**Records to process:**
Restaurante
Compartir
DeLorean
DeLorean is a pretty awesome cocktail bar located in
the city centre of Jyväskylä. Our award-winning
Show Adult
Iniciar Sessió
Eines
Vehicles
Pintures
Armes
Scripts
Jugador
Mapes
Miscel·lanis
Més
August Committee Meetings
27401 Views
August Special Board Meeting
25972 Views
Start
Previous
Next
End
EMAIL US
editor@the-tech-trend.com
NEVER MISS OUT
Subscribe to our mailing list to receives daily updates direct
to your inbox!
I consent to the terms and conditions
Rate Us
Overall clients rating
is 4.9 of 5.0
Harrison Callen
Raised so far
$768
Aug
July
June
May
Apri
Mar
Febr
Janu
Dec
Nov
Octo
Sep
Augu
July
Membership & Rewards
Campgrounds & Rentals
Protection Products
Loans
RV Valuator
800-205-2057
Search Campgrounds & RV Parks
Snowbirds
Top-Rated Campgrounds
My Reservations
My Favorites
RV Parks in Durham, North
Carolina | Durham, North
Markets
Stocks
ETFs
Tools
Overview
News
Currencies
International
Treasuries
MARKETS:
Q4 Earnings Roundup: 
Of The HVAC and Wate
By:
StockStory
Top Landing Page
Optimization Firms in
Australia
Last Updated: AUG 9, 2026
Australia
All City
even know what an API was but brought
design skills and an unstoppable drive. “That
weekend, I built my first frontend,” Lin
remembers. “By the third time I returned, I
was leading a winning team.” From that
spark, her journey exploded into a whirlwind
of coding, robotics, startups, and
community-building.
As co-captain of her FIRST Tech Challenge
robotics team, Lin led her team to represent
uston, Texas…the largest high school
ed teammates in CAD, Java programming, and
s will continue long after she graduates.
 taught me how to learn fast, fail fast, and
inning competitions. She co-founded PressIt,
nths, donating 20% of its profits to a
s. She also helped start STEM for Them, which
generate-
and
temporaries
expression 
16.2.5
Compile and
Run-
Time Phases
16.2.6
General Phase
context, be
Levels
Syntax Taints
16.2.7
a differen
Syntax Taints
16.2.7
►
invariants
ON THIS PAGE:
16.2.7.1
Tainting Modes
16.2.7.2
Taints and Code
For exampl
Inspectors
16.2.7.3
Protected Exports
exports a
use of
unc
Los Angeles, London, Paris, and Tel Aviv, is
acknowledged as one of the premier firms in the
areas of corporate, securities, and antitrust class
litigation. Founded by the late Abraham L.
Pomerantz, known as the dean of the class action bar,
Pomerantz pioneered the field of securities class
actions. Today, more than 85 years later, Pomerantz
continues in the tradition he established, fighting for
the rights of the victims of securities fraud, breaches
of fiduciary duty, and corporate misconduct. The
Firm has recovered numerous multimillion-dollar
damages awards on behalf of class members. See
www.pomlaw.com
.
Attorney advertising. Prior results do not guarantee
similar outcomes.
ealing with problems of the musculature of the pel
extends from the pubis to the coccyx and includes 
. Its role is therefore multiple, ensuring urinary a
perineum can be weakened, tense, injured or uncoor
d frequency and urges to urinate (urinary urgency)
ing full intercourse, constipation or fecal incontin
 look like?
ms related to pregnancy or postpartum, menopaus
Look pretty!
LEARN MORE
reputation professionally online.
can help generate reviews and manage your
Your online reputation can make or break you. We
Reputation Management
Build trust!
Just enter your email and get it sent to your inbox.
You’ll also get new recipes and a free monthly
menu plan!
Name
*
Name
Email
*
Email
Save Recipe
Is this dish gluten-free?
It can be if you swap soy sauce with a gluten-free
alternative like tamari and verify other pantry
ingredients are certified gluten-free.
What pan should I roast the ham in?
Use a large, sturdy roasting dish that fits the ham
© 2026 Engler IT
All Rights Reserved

* * *

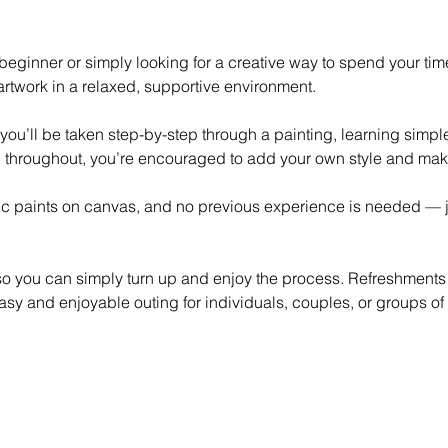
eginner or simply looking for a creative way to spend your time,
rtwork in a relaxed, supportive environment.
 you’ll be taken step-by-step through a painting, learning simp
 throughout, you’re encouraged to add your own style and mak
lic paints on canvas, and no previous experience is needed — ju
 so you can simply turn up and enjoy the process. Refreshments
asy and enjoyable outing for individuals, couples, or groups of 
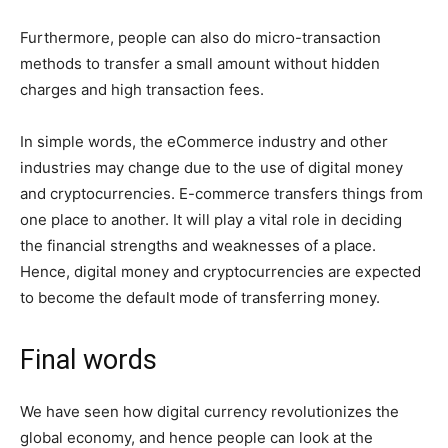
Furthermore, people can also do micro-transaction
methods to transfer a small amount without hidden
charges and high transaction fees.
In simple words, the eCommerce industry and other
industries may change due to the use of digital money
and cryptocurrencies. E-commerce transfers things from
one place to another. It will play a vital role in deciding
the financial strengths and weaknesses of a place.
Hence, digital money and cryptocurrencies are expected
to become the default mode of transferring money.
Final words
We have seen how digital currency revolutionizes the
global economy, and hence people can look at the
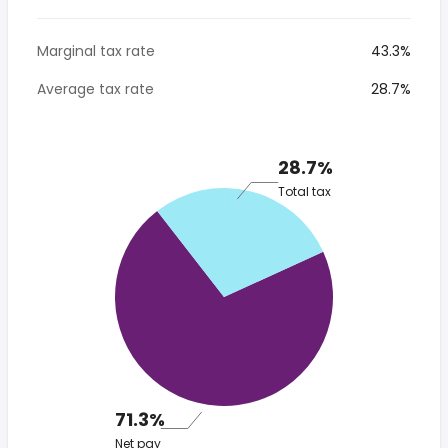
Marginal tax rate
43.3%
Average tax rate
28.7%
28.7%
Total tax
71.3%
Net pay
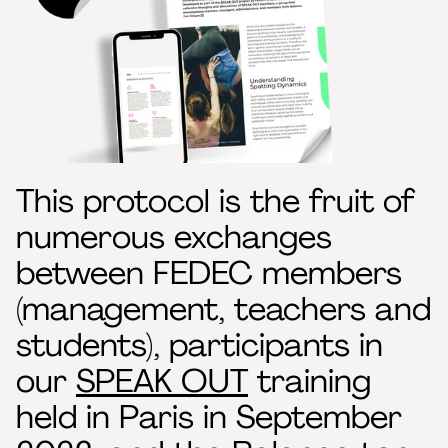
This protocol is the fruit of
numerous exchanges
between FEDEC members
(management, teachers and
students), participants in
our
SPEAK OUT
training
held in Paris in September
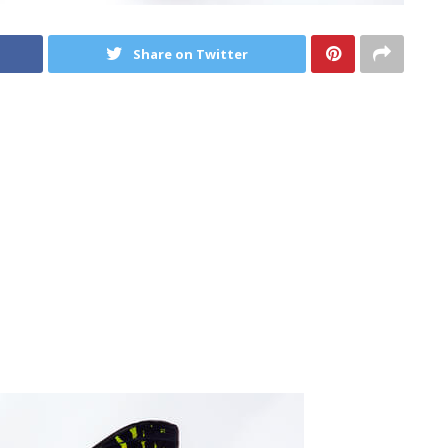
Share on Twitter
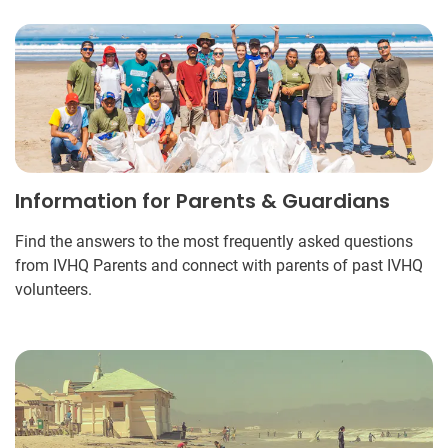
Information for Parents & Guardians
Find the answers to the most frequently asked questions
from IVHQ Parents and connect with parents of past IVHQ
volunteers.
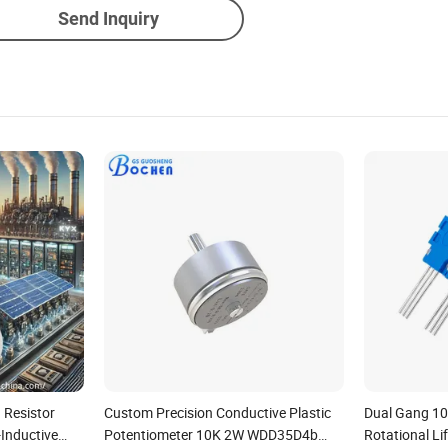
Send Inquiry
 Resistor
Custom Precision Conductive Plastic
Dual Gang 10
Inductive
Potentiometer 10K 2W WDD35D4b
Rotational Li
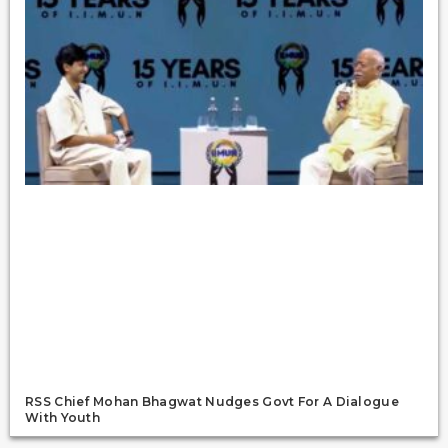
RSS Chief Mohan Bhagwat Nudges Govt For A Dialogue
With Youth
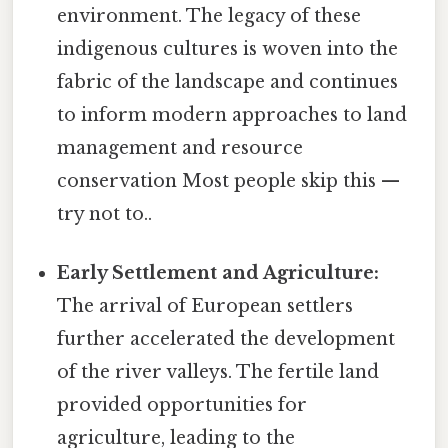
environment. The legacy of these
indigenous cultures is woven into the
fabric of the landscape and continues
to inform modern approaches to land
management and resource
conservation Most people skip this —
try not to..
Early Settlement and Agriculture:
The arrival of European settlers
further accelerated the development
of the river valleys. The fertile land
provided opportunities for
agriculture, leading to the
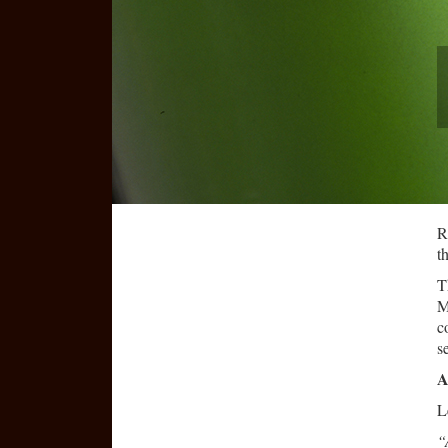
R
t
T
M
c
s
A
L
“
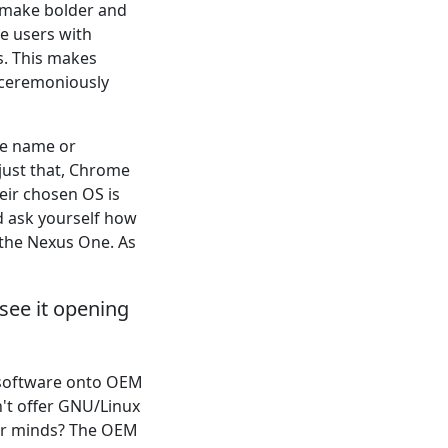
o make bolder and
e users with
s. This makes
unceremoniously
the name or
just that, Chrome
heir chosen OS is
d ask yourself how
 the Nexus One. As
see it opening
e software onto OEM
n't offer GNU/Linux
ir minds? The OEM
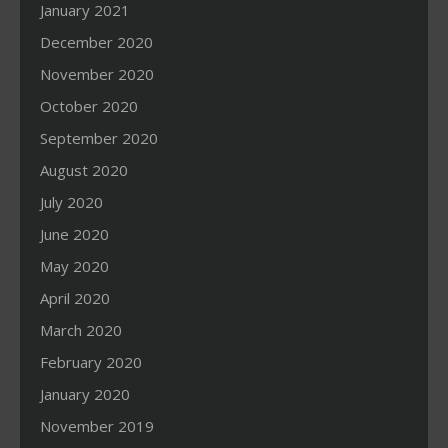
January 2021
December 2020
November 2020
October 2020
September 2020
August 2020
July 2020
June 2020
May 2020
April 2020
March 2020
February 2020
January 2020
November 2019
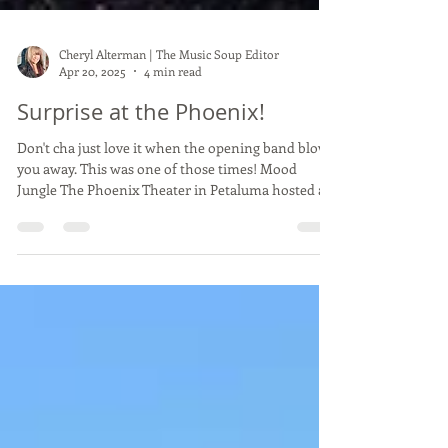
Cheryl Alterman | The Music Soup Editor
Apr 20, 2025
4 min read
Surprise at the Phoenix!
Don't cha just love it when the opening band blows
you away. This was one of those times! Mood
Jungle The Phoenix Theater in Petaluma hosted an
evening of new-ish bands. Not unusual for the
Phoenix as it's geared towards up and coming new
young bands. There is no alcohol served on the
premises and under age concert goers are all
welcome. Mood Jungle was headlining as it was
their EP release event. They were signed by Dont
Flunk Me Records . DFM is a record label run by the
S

**Work instructions:** Throughout the material above, find each line with "Durham" and return it.

**Reply:**
RV Parks in Durham, North
Carolina | Durham, North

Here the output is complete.